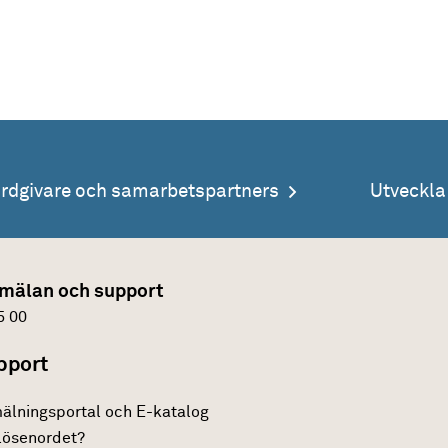
årdgivare och samarbetspartners
Utveckl
mälan och support
5 00
pport
älningsportal och E-katalog
lösenordet?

_ _ _ _ _ _ _

_EXERCISE PROMPT_
If a record holds a picture, skip the picture and write out everything else exactly.

_OUTPUT_
årdgivare och samarbetspartners
Utveckl
mälan och support
5 00
pport
älningsportal och E-katalog
lösenordet?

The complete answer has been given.